伝説的少女大河小説『流血女神伝』のコミカライズは理想的? 須賀しのぶが伝える普遍的なメッセージ
ジェンダーにまつわる問いや、異文化との衝突を描き続けた
須賀しのぶはまた、少女小説というフォーマットの中で、ジェンダーにまつわる問いや、異文化との衝突を描き続けた作家である。本作でとりわけこれを象徴するのが、グラーシカというキャラクターである。
グラーシカは北方の強国ユリ・スカナの第二王女でありながら、ドレスではなく軍服を身にまとい、兵舎で親衛隊とともに暮らしている。彼女の望みは、国を継ぐ姉のために軍を率いることだった。

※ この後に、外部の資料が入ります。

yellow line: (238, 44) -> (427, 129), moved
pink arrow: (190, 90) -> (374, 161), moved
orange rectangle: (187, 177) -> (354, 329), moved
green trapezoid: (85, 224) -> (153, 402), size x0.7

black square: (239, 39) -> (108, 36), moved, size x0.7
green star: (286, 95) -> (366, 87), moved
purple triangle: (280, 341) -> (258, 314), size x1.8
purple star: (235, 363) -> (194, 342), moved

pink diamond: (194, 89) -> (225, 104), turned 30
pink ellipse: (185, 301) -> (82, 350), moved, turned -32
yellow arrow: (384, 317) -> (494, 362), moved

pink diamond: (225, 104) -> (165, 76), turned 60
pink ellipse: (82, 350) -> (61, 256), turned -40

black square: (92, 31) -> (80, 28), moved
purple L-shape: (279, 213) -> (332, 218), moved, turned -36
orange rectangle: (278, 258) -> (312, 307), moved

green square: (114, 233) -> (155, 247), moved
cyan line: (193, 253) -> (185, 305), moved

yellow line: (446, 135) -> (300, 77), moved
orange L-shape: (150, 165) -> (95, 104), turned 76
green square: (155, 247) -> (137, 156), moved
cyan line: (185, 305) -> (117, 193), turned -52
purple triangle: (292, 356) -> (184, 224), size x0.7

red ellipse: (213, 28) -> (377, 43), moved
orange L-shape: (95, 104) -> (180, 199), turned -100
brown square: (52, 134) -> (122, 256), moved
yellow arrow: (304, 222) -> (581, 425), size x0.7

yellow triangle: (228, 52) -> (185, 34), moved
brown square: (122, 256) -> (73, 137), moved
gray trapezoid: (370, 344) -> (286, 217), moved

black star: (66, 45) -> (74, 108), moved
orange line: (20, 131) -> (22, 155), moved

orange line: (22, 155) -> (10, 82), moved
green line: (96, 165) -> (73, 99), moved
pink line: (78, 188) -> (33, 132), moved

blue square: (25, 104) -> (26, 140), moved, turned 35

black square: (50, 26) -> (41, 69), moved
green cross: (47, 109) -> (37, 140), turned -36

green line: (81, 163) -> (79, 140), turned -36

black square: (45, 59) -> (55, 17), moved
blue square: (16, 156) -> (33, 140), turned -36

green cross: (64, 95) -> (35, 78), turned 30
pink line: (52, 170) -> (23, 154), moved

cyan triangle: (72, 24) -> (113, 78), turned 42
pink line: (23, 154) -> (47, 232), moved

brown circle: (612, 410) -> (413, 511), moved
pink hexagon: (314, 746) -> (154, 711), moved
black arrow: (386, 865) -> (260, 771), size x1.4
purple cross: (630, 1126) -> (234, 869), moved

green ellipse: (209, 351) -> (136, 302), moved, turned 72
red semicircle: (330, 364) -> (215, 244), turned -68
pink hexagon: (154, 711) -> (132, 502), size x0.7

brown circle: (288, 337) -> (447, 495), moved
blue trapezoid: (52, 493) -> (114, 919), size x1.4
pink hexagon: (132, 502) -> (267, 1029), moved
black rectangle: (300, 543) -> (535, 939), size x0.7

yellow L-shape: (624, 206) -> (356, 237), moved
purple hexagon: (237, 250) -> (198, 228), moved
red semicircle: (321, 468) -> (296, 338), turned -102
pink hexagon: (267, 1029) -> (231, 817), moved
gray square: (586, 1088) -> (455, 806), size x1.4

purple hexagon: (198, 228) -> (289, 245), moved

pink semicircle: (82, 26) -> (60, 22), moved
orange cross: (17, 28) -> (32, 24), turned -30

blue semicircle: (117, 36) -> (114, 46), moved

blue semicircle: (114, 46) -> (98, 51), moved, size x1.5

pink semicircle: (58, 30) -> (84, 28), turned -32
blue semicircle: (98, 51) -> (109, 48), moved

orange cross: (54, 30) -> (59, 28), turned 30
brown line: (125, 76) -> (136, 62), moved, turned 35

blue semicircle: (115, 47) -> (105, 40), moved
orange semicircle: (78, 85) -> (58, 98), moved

ユリ・スカナには女の将軍がいるが、カリエが暮らすルトヴィア帝国では女が剣を手に取ることはない。周囲の貴族はユリ・スカナを野蛮な国とみなし、グラーシカを変人扱いする。だがカリエは、グラーシカとの出会いで、これまであたり前とみなしていたことに対して、疑問を抱くようになった。「グラーシカのような選択肢があるなんて考えてもみなかった。どうしてルトヴィアの女には、そして男にも選ぶ権利はないの?」
カリエの目を見開かせることになるグラーシカは、気高く格好よいキャラクターとして造型されており、彼女の存在感は『流血女神伝』を読む楽しみのひとつでもある。コミカライズ版ではロングヘアになり、より一層麗しさが増した姿で登場する。
須賀が少女小説に託しているのは、年齢や性別を超えた普遍的なメッセージである。角川文庫版の『帝国の娘』下巻のあとがきには、以下のような記述がある。
「少女小説とは、夢です。ですが決して、甘くて都合のいい夢を見せるためだけの道具ではありません。少女に寄り添い、魅力的な光景を時に見せながら、大事な一歩を踏み出すために手を引いてくれるものだと私は思っています。だからこそ、大人が読んでもまったくかまわないのです。」
コミカライズで『流血女神伝』に初めて触れた人は、ぜひとも原作小説の「帝国の娘」上下巻にも挑戦してほしい。シリーズは「帝国の娘」から始まり、「砂の覇王」「暗き神の鎖」「喪の王女」と続いていく。「帝国の娘」で物語が一段落するが、ここはまだカリエの激動の人生の序章に過ぎない。できるだけ長くコミカライズが続くことを願いつつ、連載を応援していきたい。